Hammer-Jackson proposed getting a new bridge up and running in two years. “Collaboratively, I think that we can work towards that,” he says.
When it comes to partnerships with First Nations, Sarai says the leaders of conversations with the city should be First Nations.
“We should be at the table. We should take the lead from Tk’emlúps, how and where we are needed, whether shoulder to shoulder or behind them.”
“We’re all responsible for the land, the water and the quality of air in our area, and I totally respect that Tk’emlúps vision,” he adds. “When they make a decision at their council table, it’s for seven generations forward, and that is their moral compass.”

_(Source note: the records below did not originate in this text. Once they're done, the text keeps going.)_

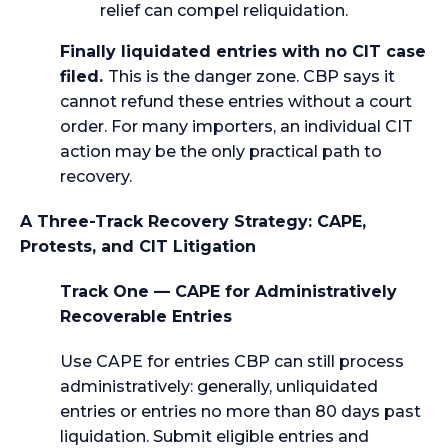
relief can compel reliquidation.
Finally liquidated entries with no CIT case
filed.
This is the danger zone. CBP says it
cannot refund these entries without a court
order. For many importers, an individual CIT
action may be the only practical path to
recovery.
A Three-Track Recovery Strategy: CAPE,
Protests, and CIT Litigation
Track One — CAPE for Administratively
Recoverable Entries
Use CAPE for entries CBP can still process
administratively: generally, unliquidated
entries or entries no more than 80 days past
liquidation. Submit eligible entries and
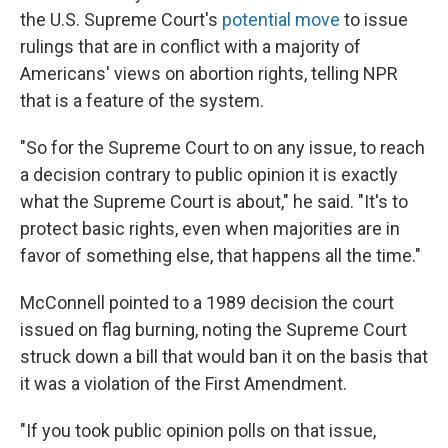
the U.S. Supreme Court's
potential move
to issue
rulings that are in conflict with a majority of
Americans' views on abortion rights, telling NPR
that is a feature of the system.
"So for the Supreme Court to on any issue, to reach
a decision contrary to public opinion it is exactly
what the Supreme Court is about," he said. "It's to
protect basic rights, even when majorities are in
favor of something else, that happens all the time."
McConnell pointed to a 1989 decision the court
issued on flag burning, noting the Supreme Court
struck down a bill that would ban it on the basis that
it was a violation of the First Amendment.
"If you took public opinion polls on that issue,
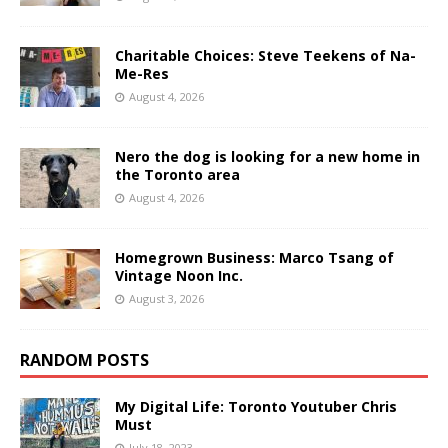
Charitable Choices: Steve Teekens of Na-
Me-Res
August 4, 2026
Nero the dog is looking for a new home in
the Toronto area
August 4, 2026
Homegrown Business: Marco Tsang of
Vintage Noon Inc.
August 3, 2026
RANDOM POSTS
My Digital Life: Toronto Youtuber Chris
Must
July 18, 2023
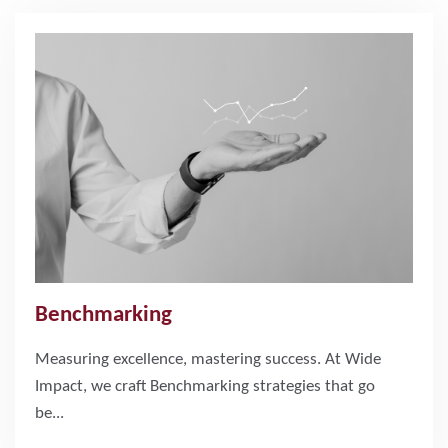
Benchmarking
Measuring excellence, mastering success. At Wide
Impact, we craft Benchmarking strategies that go
be...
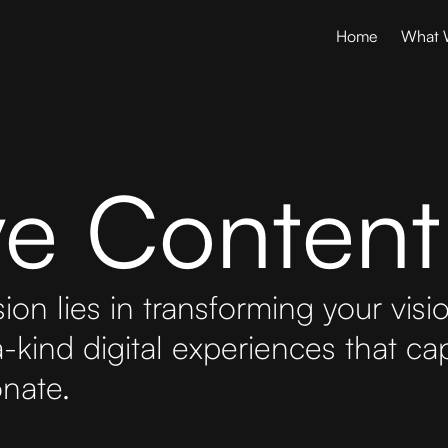
Home
What 
ive Content
ion lies in transforming your visi
-kind digital experiences that cap
nate.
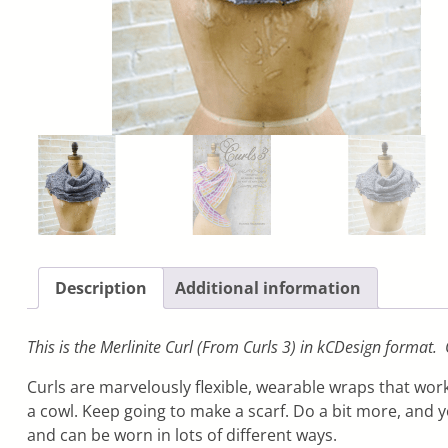
Description
Additional information
This is the Merlinite Curl (From Curls 3) in kCDesign format.
Curls are marvelously flexible, wearable wraps that work
a cowl. Keep going to make a scarf. Do a bit more, and 
and can be worn in lots of different ways.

Middleton agrees that both government bodies have worked together on things that are beneficial to both of them.
“We do have to give strong consideration to Tk’emlúps and how they vision a future for themselves,” Middleton says.
During the meetings between both councils, they ensure the leadership is passed back and forth with both sides standing on equal ground, Neustaeter says.
“We really look to Tk’emlúps to set the path for us and then we come along,” Neustaeter says. “But it’s really important that as non-Indigenous people and non-Indigenous governments, we are allowing First Nations to take leadership on those points.”
What does the future look like?
Middleton recognizes the work they are doing is important, both at a local level and at the provincial and national scale.
“We need to do our best to make sure that our community is working well in collaboration,” Middleton adds.
“Tk’emlúps is a great partner to work with. They are very progressive in what they’re wanting to achieve for their peoples. And we support that wholeheartedly.”
Coun. Bass acknowledges there is a lot more work to be done to govern at the local and regional level alongside First Nations.
“We should have done it years ago, and we’re now doing it. I’m also hoping that the work that we do, this council, sets the tone for the next council to continue and even grow up more.”